The salary of AIB’s CEO is once more a topic of interest as the bank tables significant annual profits. Conversations are underway between the bank and the Finance Minister regarding a review of this matter, coinciding with a decrease in the State’s stake in AIB. This has been a contentious issue, given AIB’s costly blunder in the property market two decades ago, which saw it costing taxpayers a sum of €20.8 billion. Of this, €13.7 billion has been recovered and the bank aims to repurchase €1 billion in shares from the Government this week.
Based on estimates, the State’s remaining stake in the bank, secured after fully nationalising the failing bank in 2010, is valued at €4.6 billion. Taking all into account, there is a deficit of €1.5 billion. Recurring dividend payments have been and are foreseen to continue following the bank’s return to profit. However, the true expense of AIB’s bailout goes beyond the confines of a spreadsheet. The State nearly crumbled under the weight of saving its banks, resulting in severe financial strain on Irish citizens due to the bailout conditions set by the International Monetary Fund, the European Central Bank, and the European Commission.
To make matters worse, there’s an underlying notion suggesting taxpayers are nearing a break-even point while forgotten is the fact that they are being reimbursed with their own money.

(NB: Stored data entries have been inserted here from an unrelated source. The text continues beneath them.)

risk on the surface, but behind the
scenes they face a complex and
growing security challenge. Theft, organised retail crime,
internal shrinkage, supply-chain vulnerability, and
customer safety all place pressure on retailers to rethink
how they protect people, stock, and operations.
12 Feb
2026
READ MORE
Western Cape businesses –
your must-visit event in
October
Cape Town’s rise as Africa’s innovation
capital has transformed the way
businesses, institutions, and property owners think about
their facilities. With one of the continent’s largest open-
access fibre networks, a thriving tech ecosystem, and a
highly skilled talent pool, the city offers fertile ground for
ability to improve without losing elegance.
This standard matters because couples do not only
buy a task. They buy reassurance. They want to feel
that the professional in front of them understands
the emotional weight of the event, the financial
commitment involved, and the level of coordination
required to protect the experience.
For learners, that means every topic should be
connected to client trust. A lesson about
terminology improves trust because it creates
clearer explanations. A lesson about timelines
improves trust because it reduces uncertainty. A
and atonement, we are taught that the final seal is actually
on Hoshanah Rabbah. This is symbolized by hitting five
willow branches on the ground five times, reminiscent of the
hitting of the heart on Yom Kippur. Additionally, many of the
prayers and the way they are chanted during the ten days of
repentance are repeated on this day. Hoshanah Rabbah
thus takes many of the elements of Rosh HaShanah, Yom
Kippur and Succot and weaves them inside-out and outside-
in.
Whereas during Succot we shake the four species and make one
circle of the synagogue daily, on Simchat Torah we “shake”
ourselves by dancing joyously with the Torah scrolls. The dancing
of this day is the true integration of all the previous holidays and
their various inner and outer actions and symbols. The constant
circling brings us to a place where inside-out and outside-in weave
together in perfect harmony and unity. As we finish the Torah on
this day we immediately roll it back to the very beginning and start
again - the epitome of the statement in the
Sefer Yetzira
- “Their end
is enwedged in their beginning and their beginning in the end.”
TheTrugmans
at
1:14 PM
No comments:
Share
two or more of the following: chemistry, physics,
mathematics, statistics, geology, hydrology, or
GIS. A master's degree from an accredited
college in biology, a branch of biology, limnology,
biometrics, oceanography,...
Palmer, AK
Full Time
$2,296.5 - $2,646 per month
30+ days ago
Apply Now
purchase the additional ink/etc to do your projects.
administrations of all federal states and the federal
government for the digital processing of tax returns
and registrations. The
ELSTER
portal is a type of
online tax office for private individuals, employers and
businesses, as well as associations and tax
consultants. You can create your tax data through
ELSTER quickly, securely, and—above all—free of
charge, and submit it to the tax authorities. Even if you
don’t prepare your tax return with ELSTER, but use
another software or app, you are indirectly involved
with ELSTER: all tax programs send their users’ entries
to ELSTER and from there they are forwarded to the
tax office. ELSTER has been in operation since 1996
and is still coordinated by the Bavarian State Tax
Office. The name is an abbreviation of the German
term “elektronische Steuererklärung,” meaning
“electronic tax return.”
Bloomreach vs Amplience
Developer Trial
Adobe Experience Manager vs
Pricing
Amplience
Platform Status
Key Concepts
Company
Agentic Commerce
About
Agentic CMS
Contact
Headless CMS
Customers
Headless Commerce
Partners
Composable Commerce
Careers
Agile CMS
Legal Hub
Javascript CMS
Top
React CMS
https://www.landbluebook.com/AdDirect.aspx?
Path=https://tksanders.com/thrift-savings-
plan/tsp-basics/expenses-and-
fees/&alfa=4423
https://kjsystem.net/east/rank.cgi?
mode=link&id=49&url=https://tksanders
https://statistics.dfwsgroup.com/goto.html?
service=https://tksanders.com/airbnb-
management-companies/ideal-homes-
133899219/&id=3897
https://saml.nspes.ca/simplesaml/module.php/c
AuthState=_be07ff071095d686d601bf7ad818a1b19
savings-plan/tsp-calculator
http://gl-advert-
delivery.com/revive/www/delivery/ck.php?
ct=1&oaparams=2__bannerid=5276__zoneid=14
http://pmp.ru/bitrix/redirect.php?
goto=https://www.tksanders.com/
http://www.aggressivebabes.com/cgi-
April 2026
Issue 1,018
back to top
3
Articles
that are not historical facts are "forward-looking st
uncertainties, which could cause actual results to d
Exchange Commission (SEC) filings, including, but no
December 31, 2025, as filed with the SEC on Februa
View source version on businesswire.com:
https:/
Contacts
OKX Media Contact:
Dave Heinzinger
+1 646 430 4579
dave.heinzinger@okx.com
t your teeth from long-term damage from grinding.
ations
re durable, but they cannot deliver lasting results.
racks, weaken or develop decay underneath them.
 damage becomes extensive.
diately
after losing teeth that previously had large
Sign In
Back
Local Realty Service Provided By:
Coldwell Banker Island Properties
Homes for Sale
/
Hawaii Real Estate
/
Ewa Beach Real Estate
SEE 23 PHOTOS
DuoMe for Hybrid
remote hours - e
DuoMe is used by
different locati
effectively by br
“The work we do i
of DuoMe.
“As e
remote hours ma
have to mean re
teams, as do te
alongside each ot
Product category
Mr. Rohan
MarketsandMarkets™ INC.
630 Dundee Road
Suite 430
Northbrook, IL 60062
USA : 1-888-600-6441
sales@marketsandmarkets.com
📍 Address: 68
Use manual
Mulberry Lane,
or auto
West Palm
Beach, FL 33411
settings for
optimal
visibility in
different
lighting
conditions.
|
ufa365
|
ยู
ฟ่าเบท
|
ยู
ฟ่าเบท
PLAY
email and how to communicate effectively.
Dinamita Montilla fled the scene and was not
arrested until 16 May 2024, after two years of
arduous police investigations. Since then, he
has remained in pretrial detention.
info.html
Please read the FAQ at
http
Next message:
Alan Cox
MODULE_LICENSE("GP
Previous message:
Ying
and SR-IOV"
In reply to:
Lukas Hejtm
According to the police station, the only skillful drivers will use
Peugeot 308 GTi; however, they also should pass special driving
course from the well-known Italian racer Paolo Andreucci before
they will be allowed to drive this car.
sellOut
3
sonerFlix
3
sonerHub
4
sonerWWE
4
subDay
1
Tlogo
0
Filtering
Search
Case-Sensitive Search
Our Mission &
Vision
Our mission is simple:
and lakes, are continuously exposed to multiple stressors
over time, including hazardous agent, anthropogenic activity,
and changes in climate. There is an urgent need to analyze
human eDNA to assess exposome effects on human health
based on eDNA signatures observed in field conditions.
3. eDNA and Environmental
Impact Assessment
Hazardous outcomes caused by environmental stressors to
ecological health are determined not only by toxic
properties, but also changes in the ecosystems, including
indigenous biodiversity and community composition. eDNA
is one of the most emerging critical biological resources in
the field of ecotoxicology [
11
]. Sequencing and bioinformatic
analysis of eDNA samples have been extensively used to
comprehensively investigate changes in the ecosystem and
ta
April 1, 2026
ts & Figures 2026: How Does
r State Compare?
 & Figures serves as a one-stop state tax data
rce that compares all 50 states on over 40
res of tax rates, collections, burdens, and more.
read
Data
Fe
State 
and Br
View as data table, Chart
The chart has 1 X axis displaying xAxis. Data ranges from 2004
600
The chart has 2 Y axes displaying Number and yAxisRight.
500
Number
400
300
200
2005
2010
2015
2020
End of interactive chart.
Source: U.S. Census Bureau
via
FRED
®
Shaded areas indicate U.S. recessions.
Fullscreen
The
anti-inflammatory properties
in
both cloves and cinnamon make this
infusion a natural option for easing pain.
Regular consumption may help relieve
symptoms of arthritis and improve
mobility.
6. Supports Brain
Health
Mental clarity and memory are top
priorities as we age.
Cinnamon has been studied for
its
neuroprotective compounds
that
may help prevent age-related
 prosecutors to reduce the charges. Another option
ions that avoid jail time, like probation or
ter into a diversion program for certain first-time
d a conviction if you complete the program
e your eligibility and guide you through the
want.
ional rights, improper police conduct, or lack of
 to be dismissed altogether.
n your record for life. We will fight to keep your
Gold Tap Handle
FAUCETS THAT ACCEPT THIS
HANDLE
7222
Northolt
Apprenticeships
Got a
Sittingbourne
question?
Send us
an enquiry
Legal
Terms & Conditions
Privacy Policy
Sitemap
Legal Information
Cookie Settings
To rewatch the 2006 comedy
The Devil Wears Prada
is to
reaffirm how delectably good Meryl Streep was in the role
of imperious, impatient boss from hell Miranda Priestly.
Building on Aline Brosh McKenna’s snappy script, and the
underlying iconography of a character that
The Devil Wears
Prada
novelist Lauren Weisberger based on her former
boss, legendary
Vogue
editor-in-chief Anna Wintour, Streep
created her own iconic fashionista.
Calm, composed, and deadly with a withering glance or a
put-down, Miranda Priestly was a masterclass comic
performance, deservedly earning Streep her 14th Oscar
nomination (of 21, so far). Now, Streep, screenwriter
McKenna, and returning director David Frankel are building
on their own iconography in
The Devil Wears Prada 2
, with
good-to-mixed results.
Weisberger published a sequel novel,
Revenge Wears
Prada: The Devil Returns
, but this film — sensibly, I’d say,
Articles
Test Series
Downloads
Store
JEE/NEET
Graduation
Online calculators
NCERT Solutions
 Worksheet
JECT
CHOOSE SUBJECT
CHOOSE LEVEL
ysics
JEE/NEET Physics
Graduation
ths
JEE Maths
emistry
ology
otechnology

AIB, along with Bank of Ireland which was also rescued, for years imposed some of Europe’s steepest mortgage rates and offered minimal interest rates on deposits. Their healthy profits are derived from the gap between these rates and ultimately burden customers. It is only recently that Irish mortgage costs have regressed to around average EU levels.
The Irish banking market retains a bias towards the large banks’ shareholders over their customers, and lacks competitive edge. Evidence of this is AIB’s profits surge to €2 billion, a 170% increase. This was understandable from the national financial standpoint when the State owned the banks. As the banks steadily leave State ownership, this logic dwindles.
The notion that remuneration for top-tier management of two banks, benefiting from such advantageous state of affairs, ought to match that of international counterparts is fundamentally unsound.
The Chairman of AIB, Jim Pettigrew, persists in urging the Finance Minister to remove the salary limits, which were terms under the bailout. According to him, these limitations significantly threaten the maintenance of employees and, by association, the value of AIB to the public. However, unless there is a renewed competitive environment in the Irish banking sector, the response should be negative.